Most notable to me, in Yokoi's keynote address, was the
emphasis on problems like "Making information machine-readable" and "Making
information hyperstructured", for which SGML appears to offer an important tool
for future work. I was also interested by the stress on reusability and
modifiability of the knowledge representation methods used in building
large-scale knowledge bases, since many of the concerns expressed mirror those
of the TEI. As the conference wore on, I began to realize that for this
audience, at least, the simplest way to describe the TEI's product is as a 'text
representation language', analogous to a 'knowledge representation language.'
(This notion then invites speculation on how the SGML and TEI communities can
develop better languages for modeling, querying, and manipulation of texts.)
During the first morning, Norio Fujisawa gave an outline of a
Platonic view of 'knowledge' which provided a high standard of clarity and a
refreshing background for consideration of what everyone else was talking about.
"Plato, however, clearly denies the information stored in a book (or in a
computer) to be in itself true knowledge." Most interesting was
Fujisawa's objection to the usual subject-predicate, substance-attribute method
of expressing propositional content; his remarks could not help reminding me,
however, of an imaginary language described by Jorge Luis Borges in which no
nouns exist and the only open lexical class is that of verbs, precisely in order
to avoid the use of subject-predicate patterns.
There followed a survey of current language technology, in
which Makato Nagao gave an informative survey of NLP work, and Susan
Armstrong-Warwick spoke of problems involved in the acquisition and exploitation
of textual resources for NLP. SAW rather stressed the difficulties of acquiring
permissions, and downplayed the fundamental problems of data representation,
which rather disappointed me, but otherwise I liked her talk quite well.
A session on "Sharable Knowledge Sources" allowed Antonio
Zampolli to list the bewildering variety of European projects aimed a producing
same, and Susan Hockey to describe the TEI and its relevance for sharable
materials. In the same session, Douglas Lenat spoke about the Cyc project,
providing (inter alia) a virtuoso set of reasons for not publishing a lot of
papers about a project, including the unanswerable one that getting the project
done is more important than publishing papers about it. This endeared him to my
heart enough that I was able to forgive him when he, too, radically understated
the amount of information and sophistication present in properly done
representations of textual material.
The concluding panel included a great deal of wise speculation
about the future of knowledge bases, which I cannot summarize if I am to get
this report out today. Its most memorable moment, for me, came during the
question period, when Hisao Yamada (of the National Center for Science
Information Systems of Japan) said everything everyone had said seemed to be
floating in the air, because all the techniques they were talking about were
suitable for Western languages, but not for scripts which use Chinese
characters. Knowledge representation languages, SGML, the TEI were fine for
alphabets, but have not addressed the problem of writing in kana, let alone
kanji. I had risen to reply, but the chair recognized Prof. Yokoi, who spoke at
some length about the fact that the TEI had in fact addressed the character set
issue head on, thanks in large part to the work of Prof. Tutiya, and that
continued collaboration with the TEI was an obvious desideratum for Japanese
work in document and natural language processing, for which funding was being
actively sought. Having nothing to add (and indeed not wanting to spoil the
moment), I sat back down without speaking.

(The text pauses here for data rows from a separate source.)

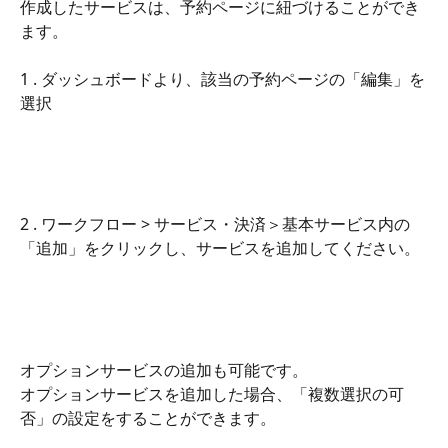
作成したサービスは、予約ページに紐づけることができ
ます。
1 . ダッシュボードより、該当の予約ページの「編集」を
選択 
2 . ワークフロー > サービス・決済＞基本サービス内の
「追加」をクリックし、サービスを追加してください。
オプションサービスの追加も可能です。
オプションサービスを追加した場合、「複数選択の可
否」の設定をすることができます。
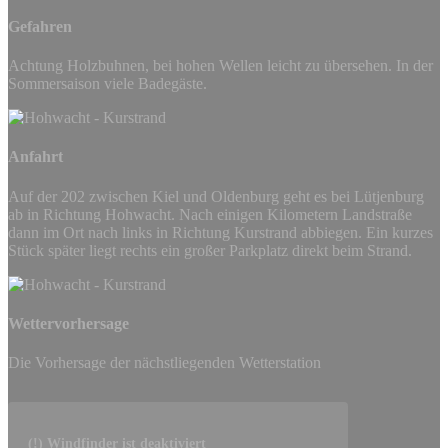
Gefahren
Achtung Holzbuhnen, bei hohen Wellen leicht zu übersehen. In der
Sommersaison viele Badegäste.
Anfahrt
Auf der 202 zwischen Kiel und Oldenburg geht es bei Lütjenburg
ab in Richtung Hohwacht. Nach einigen Kilometern Landstraße
dann im Ort nach links in Richtung Kurstrand abbiegen. Ein kurzes
Stück später liegt rechts ein großer Parkplatz direkt beim Strand.
Wettervorhersage
Die Vorhersage der nächstliegenden Wetterstation
(!) Windfinder ist deaktiviert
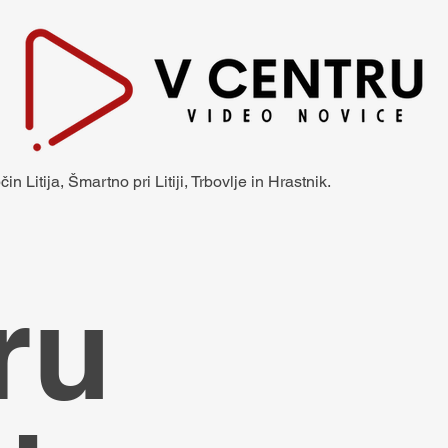
n Litija, Šmartno pri Litiji, Trbovlje in Hrastnik.
ru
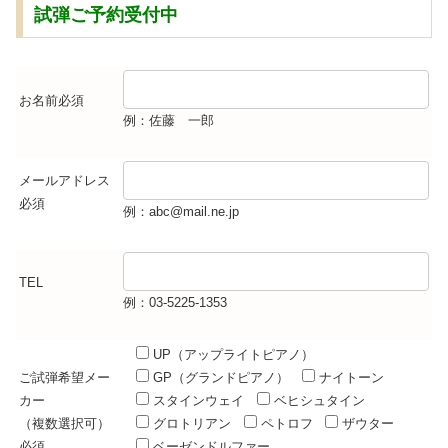
試弾ご予約受付中
お名前
必須
例：佐藤 一郎
メールアドレス
必須
例：abc@mail.ne.jp
TEL
例：03-5225-1353
UP（アップライトピアノ）
ご試弾希望メー
GP（グランドピアノ）
ナイトーン
カー
スタインウェイ
ベヒシュタイン
（複数選択可）
グロトリアン
ペトロフ
ザウター
必須
ベーゼンドルファー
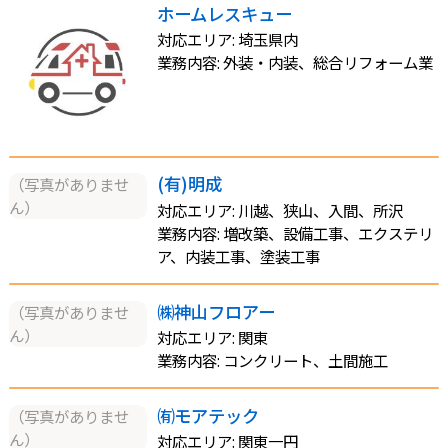
ホームレスキュー
対応エリア: 埼玉県内
業務内容: 外装・内装、総合リフォーム業
(有)明成
（写真がありませ
ん）
対応エリア: 川越、狭山、入間、所沢
業務内容: 増改築、設備工事、エクステリ
ア、内装工事、塗装工事
㈱神山フロアー
（写真がありませ
ん）
対応エリア: 関東
業務内容: コンクリート、土間施工
㈲モアテック
（写真がありませ
ん）
対応エリア: 関東一円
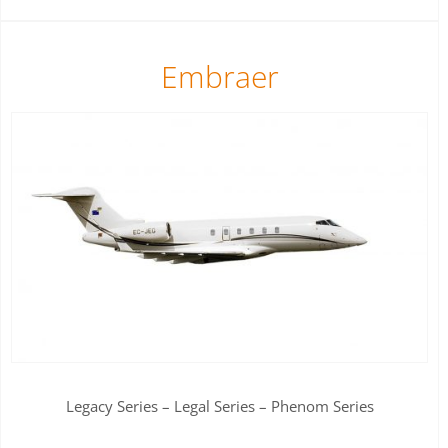
Embraer
Legacy Series – Legal Series – Phenom Series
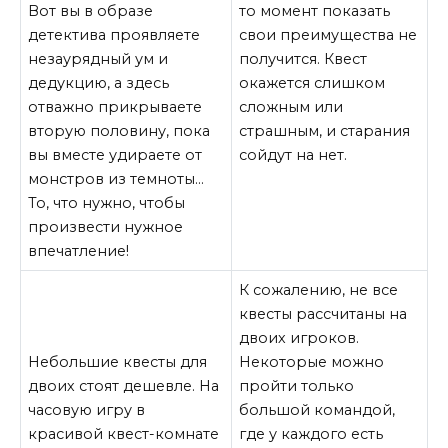
Вот вы в образе
то момент показать
детектива проявляете
свои преимущества не
незаурядный ум и
получится. Квест
дедукцию, а здесь
окажется слишком
отважно прикрываете
сложным или
вторую половину, пока
страшным, и старания
вы вместе удираете от
сойдут на нет.
монстров из темноты…
То, что нужно, чтобы
произвести нужное
впечатление!
К сожалению, не все
квесты рассчитаны на
двоих игроков.
Небольшие квесты для
Некоторые можно
двоих стоят дешевле. На
пройти только
часовую игру в
большой командой,
красивой квест-комнате
где у каждого есть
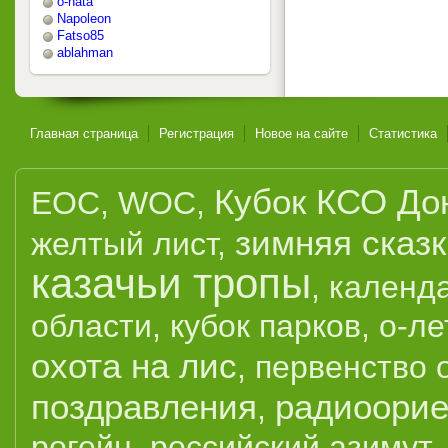
o-nata
Napoleon
Fatso85
ablahman
Главная страница
Регистрация
Новое на сайте
Статистика
Кубок КСО До
EOC
,
WOC
,
зимняя сказ
желтый лист
,
казачьи тропы
,
календ
области
,
кубок парков
,
о-ле
охота на лис
,
первенство 
поздравления
радиоорие
,
рогейн
,
российский азимут
,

During the conference, several members of the steering
committee met with several representatives of the Japanese research
establishment; a memorandum of the discussion at this meeting will be
distributed separately.
The next two days were occupied by a workshop on the same
topic as the conference, but somewhat less formal and limited to 60 people,
instead of the 450-odd who had been attending the conference. There were a
number of good talks, as well as some rather disappointing ones, but the most
important results of the meeting for me lay in the personal contact made. I
believe that at least Tim Finin of Univ. Maryland/Baltimore County, who is
working on a language for distributed knowledge querying, now has a stronger
interest in SGML and the TEI as a basis for text representation, which should
fill a gaping hole in the language he is designing as it now exists. Also
notable was the interest in SGML from the database people, including separate
invitations from Joachim Schmidt of Hamburg and A. Desai Narasimhalu of
Singapore to consider collaborating with them, and/or using their software
systems as a basis for work with SGML. Schmidt is developing object-oriented
dbms for objects of a polymorphic type system with variable persistence;
Narasimhalu and his colleagues have already developed an SQL-based Document
Query Language (which was presented at SGML '93) and, in conjunction with
Fujitsu, an SGML system built on a dbms foundation.

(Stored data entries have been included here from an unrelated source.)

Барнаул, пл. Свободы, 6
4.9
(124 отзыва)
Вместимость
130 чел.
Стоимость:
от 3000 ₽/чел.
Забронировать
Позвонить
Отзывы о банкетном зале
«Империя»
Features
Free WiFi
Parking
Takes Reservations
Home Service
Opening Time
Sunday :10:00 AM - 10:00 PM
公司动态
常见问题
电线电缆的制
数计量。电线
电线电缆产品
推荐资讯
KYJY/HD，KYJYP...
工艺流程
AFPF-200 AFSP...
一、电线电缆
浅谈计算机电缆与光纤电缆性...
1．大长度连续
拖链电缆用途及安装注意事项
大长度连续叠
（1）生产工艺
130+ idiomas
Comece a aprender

On the final morning of the workshop, Syun Tutiya arranged for
me to have breakfast with several representatives of East Asian countries,
including China, Korea, Malaysia, and Thailand. We exchanged compliments and
expressions of mutual interest, and I explained a bit about TEI character set
handling, stressing that the definition of TEI conformance has no component
governing character set usage, so that TEI conformance is possible no matter
what character set mechanisms one is using; this seemed to reassure the Thais in
particular. ST expressed some interest in getting people from other countries in
East Asia to attend a TEI workshop in Asia sometime in 1994, and even suggested
that perhaps it should be held elsewhere in Asia, rather than in Japan. Our
colleague in Bangkok (Vilas Wuwongse of the Asian Institute of Technology) later
privately offered assistance with organizing such a workshop in Bangkok.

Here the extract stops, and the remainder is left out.